My main concern is the validation data is not behaving as it should. I already tried changing the optimizers, activation functions of every layer, weight initializers, number of epochs (went till 100 several times but nothing changed), batch size, shuffling the data using Keras function and Python built-in method, and so on.
The only thing I did not tried was to change the input shapes, but, as I mentioned earlier, this was the only way I got the 3D array to be accepted in the Input Layer.
If you guys have any tips to what can be changed to achieve more consistent results, I would be very grateful.
Any additional commentary will be happily accepted.
This is my first question here and I am not a native english speaker, so sorry if any information was not very clear.
Cheers, Matheus Zimmermann.
I think you can apply to_categorical method or One hot encoding approach to the
y_train , y_val and y_test variables.
Hope than after applying it ,you will find your validation accuracy perfectly.
I faced this type of same problem before.

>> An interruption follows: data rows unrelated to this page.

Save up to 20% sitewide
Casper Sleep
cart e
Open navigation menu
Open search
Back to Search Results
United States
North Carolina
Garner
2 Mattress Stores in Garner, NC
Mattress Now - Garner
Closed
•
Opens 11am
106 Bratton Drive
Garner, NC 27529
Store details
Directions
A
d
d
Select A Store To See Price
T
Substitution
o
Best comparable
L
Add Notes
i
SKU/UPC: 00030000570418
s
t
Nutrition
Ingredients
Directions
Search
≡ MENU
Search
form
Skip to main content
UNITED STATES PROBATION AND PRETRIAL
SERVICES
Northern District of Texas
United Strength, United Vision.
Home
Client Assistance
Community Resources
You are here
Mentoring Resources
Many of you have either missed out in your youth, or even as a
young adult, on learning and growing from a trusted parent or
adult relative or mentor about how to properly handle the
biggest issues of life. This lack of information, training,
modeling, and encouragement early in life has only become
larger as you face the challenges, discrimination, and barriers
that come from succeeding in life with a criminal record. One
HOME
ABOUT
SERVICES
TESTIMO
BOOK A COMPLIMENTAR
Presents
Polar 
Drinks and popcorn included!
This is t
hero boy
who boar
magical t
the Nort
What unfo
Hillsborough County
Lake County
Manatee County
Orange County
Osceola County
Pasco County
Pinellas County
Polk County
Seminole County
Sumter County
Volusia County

I was building a CNN model for predicting the class of of an x-ray image as covid infected or not. during training the model this is what i was getting as accuracy and loss in each epoch.
Epoch 1/20
43/43 [==============================] - 157s 4s/step - loss: 16.5535 - accuracy: 0.8844 - val_loss: 1.6308 - val_accuracy: 0.9914
Epoch 2/20
43/43 [==============================] - 153s 4s/step - loss: 9.3576 - accuracy: 0.9647 - val_loss: 1.8470 - val_accuracy: 0.9871
Epoch 3/20
43/43 [==============================] - 152s 4s/step - loss: 4.8507 - accuracy: 0.9720 - val_loss: 2.1491 - val_accuracy: 0.9871
Epoch 4/20
43/43 [==============================] - 153s 4s/step - loss: 2.8917 - accuracy: 0.9772 - val_loss: 0.5409 - val_accuracy: 0.9914
Epoch 5/20
43/43 [==============================] - 153s 4s/step - loss: 1.7138 - accuracy: 0.9831 - val_loss: 0.4102 - val_accuracy: 0.9957
Epoch 6/20
43/43 [==============================] - 153s 4s/step - loss: 2.4398 - accuracy: 0.9801 - val_loss: 5.5315 - val_accuracy: 0.9569
Epoch 7/20
43/43 [==============================] - 153s 4s/step - loss: 4.3175 - accuracy: 0.9661 - val_loss: 0.5032 - val_accuracy: 0.9914
Epoch 8/20
43/43 [==============================] - 152s 4s/step - loss: 1.7567 - accuracy: 0.9816 - val_loss: 0.5169 - val_accuracy: 0.9914
Epoch 9/20
43/43 [==============================] - 153s 4s/step - loss: 1.5359 - accuracy: 0.9786 - val_loss: 0.2652 - val_accuracy: 0.9957
Epoch 10/20
43/43 [==============================] - 153s 4s/step - loss: 0.9022 - accuracy: 0.9897 - val_loss: 0.1173 - val_accuracy: 0.9957
Epoch 11/20
43/43 [==============================] - 153s 4s/step - loss: 0.9991 - accuracy: 0.9801 - val_loss: 0.2755 - val_accuracy: 0.9871
when i run the classification report on the predictions the accuracy is only 50%. why is this happening pls someone explain?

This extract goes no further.